WHAT THE TASK REQUIRES: Starting at the top of the records below, write out each line exactly as it stands, stopping after the line with "pson EMP-74L"; exclude the pictures.

::: EXTRACTED RECORDS :::

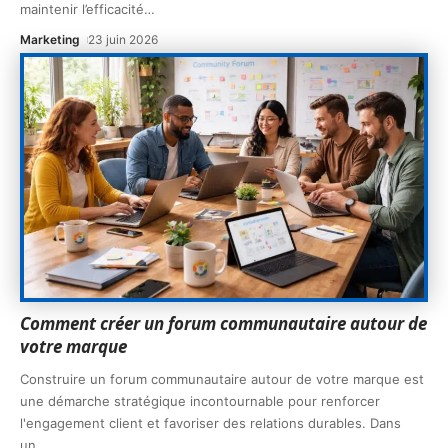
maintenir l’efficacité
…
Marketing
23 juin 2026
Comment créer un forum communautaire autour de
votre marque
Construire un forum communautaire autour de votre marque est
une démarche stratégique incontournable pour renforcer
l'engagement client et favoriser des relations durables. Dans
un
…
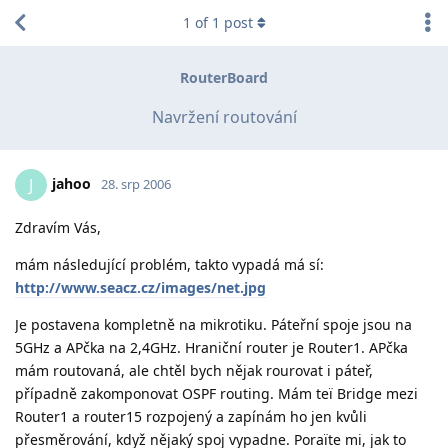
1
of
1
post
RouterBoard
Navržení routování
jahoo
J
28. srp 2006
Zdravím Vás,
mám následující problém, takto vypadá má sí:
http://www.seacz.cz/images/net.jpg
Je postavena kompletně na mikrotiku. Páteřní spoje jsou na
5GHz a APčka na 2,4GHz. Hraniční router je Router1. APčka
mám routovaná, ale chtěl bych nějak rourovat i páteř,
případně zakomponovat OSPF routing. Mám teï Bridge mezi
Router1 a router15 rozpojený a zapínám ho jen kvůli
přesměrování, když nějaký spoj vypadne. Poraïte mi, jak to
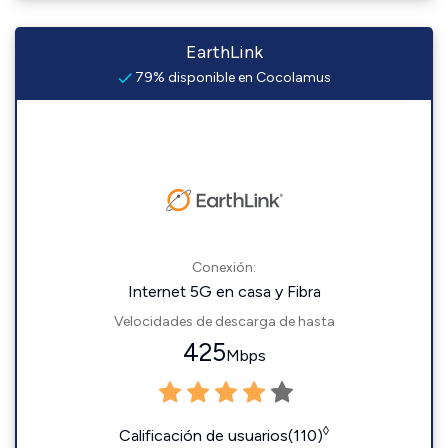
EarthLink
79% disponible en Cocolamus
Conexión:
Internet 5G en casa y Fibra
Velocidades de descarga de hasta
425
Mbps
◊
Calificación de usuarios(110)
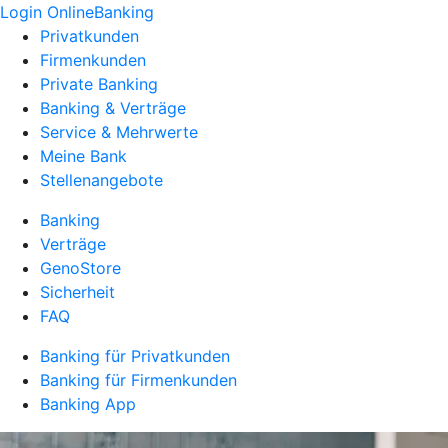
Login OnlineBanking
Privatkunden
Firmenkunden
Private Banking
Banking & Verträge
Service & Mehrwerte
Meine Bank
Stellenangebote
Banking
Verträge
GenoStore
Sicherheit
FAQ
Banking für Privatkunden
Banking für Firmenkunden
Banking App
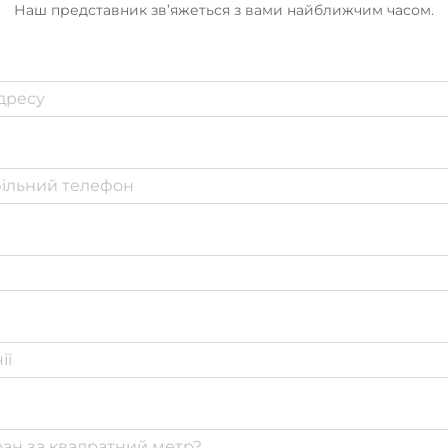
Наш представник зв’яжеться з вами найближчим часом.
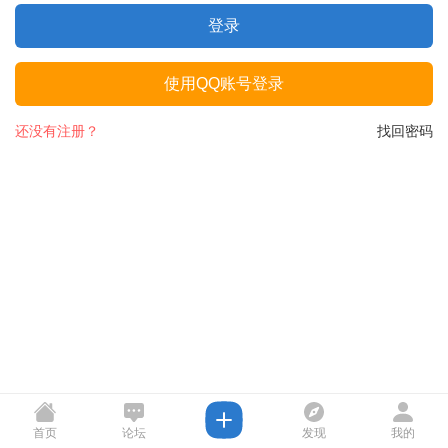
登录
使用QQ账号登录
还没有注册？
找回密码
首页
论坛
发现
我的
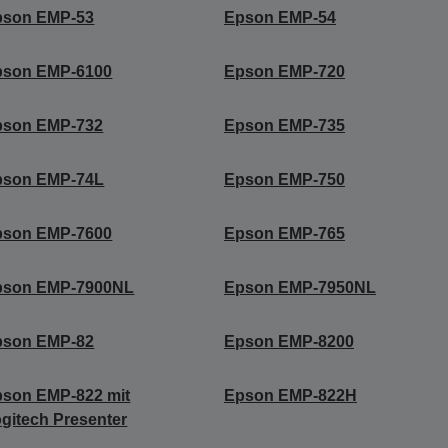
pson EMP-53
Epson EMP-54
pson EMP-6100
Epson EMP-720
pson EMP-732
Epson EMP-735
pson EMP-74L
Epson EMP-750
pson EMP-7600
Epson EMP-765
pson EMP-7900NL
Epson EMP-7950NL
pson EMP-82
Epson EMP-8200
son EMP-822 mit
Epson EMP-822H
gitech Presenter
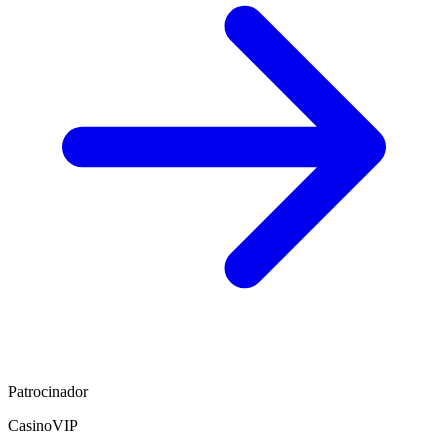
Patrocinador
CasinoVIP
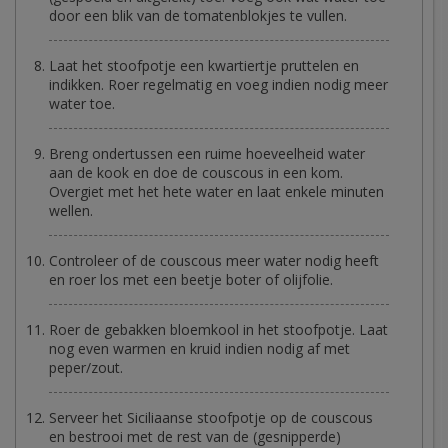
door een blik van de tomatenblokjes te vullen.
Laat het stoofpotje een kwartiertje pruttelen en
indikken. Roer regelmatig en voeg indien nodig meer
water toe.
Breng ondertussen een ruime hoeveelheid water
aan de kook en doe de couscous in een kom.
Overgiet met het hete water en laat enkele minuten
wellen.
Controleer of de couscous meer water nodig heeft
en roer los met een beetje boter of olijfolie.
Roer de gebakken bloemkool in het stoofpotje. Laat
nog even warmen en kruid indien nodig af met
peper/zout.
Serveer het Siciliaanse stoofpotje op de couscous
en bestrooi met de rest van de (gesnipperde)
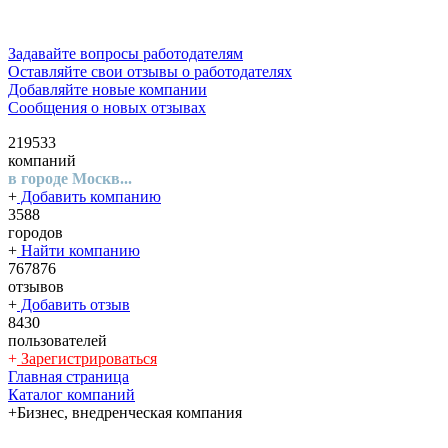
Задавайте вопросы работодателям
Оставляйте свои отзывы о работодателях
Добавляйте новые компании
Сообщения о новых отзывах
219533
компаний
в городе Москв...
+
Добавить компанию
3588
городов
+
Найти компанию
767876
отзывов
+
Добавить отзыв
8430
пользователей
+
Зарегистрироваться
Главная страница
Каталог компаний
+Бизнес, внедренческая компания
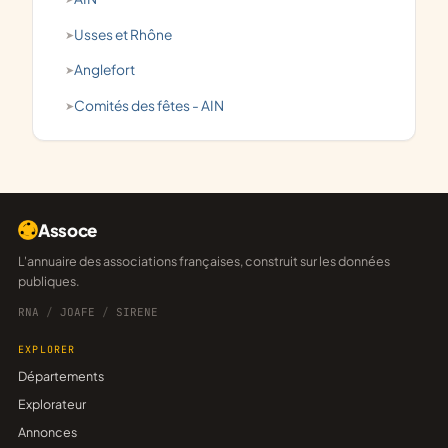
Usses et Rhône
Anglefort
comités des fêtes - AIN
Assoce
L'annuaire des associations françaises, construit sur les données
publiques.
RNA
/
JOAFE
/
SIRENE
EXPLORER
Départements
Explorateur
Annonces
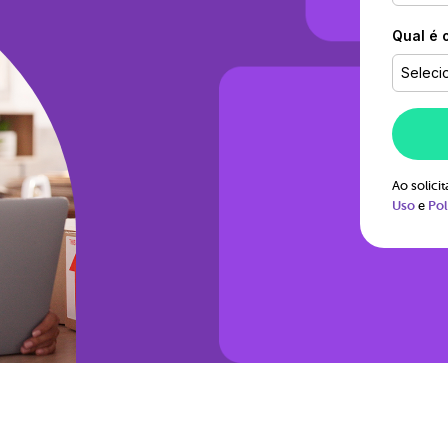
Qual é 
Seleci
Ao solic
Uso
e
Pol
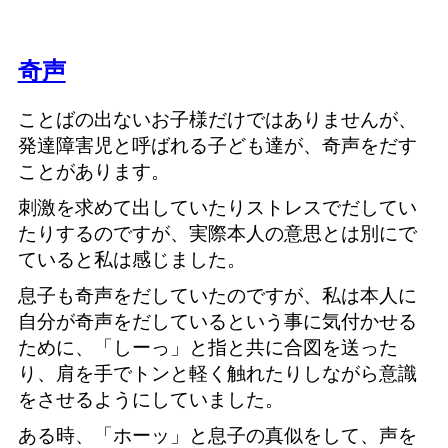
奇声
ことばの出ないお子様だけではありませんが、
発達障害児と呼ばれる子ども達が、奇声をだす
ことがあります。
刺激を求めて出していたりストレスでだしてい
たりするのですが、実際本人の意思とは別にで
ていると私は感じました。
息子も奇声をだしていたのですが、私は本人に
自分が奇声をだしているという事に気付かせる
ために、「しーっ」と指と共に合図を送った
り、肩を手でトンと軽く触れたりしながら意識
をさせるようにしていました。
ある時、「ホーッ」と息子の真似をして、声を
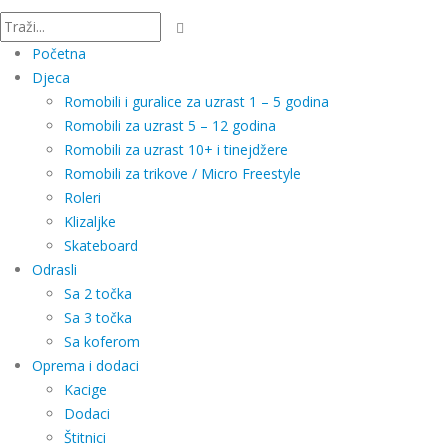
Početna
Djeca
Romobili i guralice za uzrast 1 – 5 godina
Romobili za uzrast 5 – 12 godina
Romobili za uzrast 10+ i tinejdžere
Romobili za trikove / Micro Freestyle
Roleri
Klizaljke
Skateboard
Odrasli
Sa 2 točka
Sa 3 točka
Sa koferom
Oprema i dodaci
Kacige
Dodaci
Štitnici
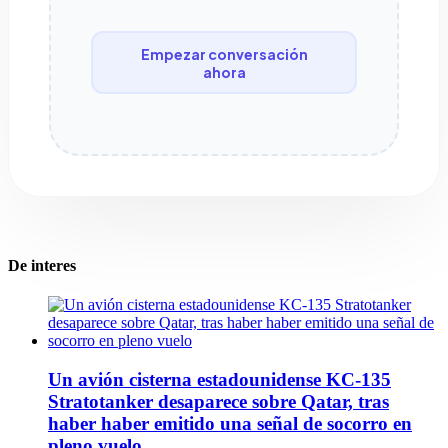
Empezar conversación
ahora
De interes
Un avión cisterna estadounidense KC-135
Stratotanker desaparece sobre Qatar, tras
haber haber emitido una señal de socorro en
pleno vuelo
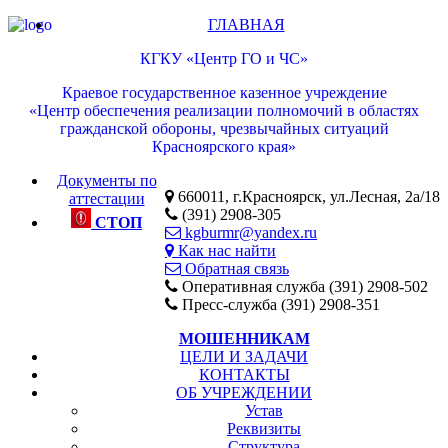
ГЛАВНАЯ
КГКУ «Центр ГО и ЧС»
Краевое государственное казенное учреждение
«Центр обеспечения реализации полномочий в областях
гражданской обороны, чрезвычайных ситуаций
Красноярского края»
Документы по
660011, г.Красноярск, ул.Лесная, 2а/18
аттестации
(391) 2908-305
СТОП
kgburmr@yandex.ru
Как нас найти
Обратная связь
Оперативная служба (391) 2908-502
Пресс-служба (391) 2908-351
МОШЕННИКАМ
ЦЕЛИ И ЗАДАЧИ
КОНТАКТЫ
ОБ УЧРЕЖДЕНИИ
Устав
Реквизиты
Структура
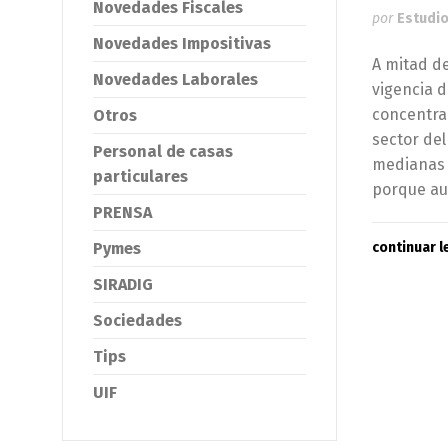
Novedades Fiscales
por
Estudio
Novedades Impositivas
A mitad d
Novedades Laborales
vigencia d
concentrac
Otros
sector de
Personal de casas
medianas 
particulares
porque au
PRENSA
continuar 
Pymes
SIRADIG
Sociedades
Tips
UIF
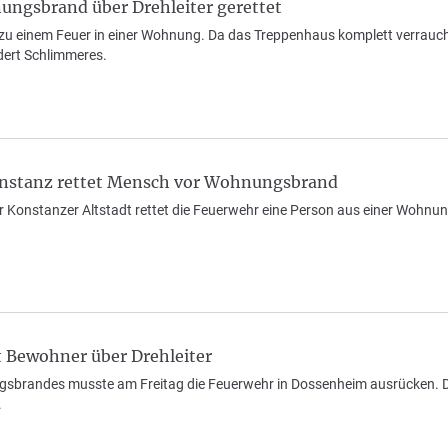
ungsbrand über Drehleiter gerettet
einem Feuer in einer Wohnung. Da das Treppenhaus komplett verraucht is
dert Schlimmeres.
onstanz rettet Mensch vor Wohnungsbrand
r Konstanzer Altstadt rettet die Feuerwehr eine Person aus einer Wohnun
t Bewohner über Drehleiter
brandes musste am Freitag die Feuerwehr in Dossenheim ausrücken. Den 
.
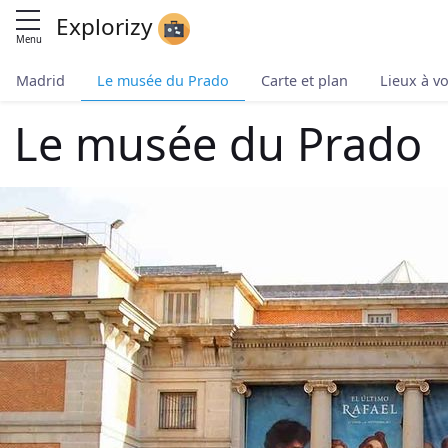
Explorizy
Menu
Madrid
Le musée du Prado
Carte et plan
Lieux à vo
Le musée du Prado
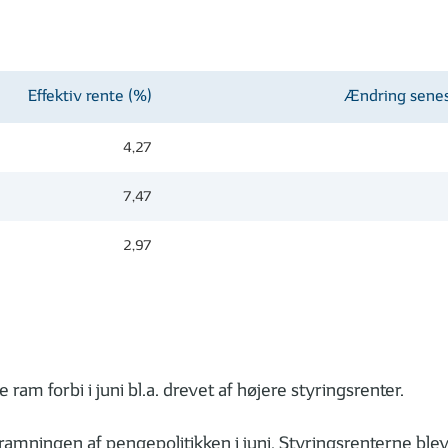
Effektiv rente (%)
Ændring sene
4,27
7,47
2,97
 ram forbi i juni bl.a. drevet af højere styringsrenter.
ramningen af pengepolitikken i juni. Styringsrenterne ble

:::

FINAL ANSWER:
maintenir l’efficacité
…
Marketing
23 juin 2026
Comment créer un forum communautaire autour de
votre marque
Construire un forum communautaire autour de votre marque est
une démarche stratégique incontournable pour renforcer
l'engagement client et favoriser des relations durables. Dans
un
…
1
of
1
post
RouterBoard
Navržení routování
jahoo
J
28. srp 2006
Zdravím Vás,
mám následující problém, takto vypadá má sí:
http://www.seacz.cz/images/net.jpg
Je postavena kompletně na mikrotiku. Páteřní spoje jsou na
5GHz a APčka na 2,4GHz. Hraniční router je Router1. APčka
mám routovaná, ale chtěl bych nějak rourovat i páteř,
případně zakomponovat OSPF routing. Mám teï Bridge mezi
Router1 a router15 rozpojený a zapínám ho jen kvůli
přesměrování, když nějaký spoj vypadne. Poraïte mi, jak to
EarthLink
79% disponible en Cocolamus
Conexión:
Internet 5G en casa y Fibra
Velocidades de descarga de hasta
425
Mbps
◊
Calificación de usuarios(110)
Login OnlineBanking
Privatkunden
Firmenkunden
Private Banking
Banking & Verträge
Service & Mehrwerte
Meine Bank
Stellenangebote
Banking
Verträge
GenoStore
Sicherheit
FAQ
Banking für Privatkunden
Banking für Firmenkunden
Banking App
Наш представник зв’яжеться з вами найближчим часом.
登录
使用QQ账号登录
还没有注册？
找回密码
首页
论坛
发现
我的
pson EMP-53
Epson EMP-54
pson EMP-6100
Epson EMP-720
pson EMP-732
Epson EMP-735
pson EMP-74L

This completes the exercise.